Abstract:
The paper analyzes the problems of interpersonal relationships such as matchmaking, the relations between men and women; in other words, the authors describe manifestations of the biological “axioms” in human behavior. Besides, domination can also be viewed as an expression of the biological in interpersonal relationships. The object of study of the present research includes the problems of matchmaking, gambling games, entertainment, and feasts.
As empirical material for the given description, the authors consider literary texts from the Armenian literature of the XIX-XX centuries (M. Nalbandyan, S. Shahazis, G. Sundukyan, A. Ayvazyan and others). The paper is an essential part of the “Tbilisi Text of Armenian Literature”, which adds something new to the “Tbilisi Text of the Georgian Literature”. Those two discourses, in their turn, show a certain commonality with the “Caucasian Text of the Russian Literature».
The authors apply a semiotic meta-language; implicitly, they use the theory of the French sociologist P. Bourdieu together with a typological approach, since the analysis is conducted on recurrent motifs, aiming at the identification of general semantic units.
The main thesis of the present paper is the “elevated” Armenian literature of Old Tiflis (XIX c.), which represents one of the central discourses for the critical presentation of the biological in the middle and the lower class of Old Tiflis.
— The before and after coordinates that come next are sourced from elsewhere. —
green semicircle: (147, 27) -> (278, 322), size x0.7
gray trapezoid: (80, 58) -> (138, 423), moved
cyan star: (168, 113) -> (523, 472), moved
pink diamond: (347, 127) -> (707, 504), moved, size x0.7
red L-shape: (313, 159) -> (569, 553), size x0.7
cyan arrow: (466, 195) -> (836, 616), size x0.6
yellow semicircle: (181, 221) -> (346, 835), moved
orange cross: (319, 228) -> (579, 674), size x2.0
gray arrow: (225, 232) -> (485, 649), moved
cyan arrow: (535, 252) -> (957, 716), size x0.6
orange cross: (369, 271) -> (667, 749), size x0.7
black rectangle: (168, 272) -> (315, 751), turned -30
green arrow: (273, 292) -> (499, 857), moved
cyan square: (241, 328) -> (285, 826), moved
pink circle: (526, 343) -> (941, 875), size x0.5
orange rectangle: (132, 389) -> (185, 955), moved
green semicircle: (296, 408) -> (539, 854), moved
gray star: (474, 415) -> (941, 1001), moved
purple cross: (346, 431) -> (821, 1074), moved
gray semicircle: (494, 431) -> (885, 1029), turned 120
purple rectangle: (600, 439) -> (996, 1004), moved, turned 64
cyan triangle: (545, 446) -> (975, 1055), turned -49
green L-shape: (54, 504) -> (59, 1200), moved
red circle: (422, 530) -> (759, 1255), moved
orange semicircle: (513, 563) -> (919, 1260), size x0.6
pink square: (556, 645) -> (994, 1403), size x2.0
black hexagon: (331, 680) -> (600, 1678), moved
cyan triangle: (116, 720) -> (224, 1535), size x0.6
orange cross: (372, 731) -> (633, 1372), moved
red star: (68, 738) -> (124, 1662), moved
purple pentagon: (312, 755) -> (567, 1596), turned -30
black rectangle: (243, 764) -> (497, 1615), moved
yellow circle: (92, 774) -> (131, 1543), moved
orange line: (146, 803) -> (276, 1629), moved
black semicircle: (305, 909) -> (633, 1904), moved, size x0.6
The biological and the principles of “wild capitalism” were destroying the families of small and medium tradesmen not only in the horizontal, class dimension (family, interpersonal), but also in the vertical dimension (inequality of social roles).
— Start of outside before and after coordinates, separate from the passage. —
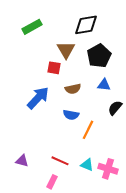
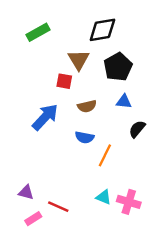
red line: (60, 161) -> (58, 207), moved
pink rectangle: (52, 182) -> (33, 219), moved, turned 32

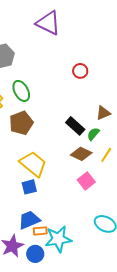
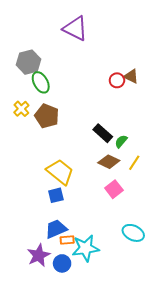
red circle: (80, 71) -> (117, 80), moved
green ellipse: (21, 91) -> (41, 82), moved
brown triangle: (103, 113) -> (131, 76), moved, turned 49
brown pentagon: (21, 123) -> (47, 116), moved, turned -30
The analysis of the empirical material demonstrated that money-hunger guzzles spiritual and social values, such as national identity; the idea of statehood is lost, and the center of aspirations of city inhabitants becomes idle lifestyle: food, feasts, building houses, entertainment (home carnivals), matchmaking, etc. Of course, in the paper, the biological is contrasted to the cultural as well. The Armenian society of Old Tiflis had strategically thinking cultural figures, Armenian princely families, patrons, philanthropists (the Bebutovs, Tumanovs, Arguntinians, Alikhanovs, Yevangulyans, Mantashevs, Tamamshevs), who invested enormous financial means for the multiplication of national values (Nersisyan Seminary of Tiflis). Noteworthy is also the investment by great Armenian philanthropists (the Mantashevs) in the education of gifted Armenian minds abroad (Germany, Russia, etc.), who already in the 1920-ies formed the intellectual basis for the establishment of a national university in Yerevan (1919).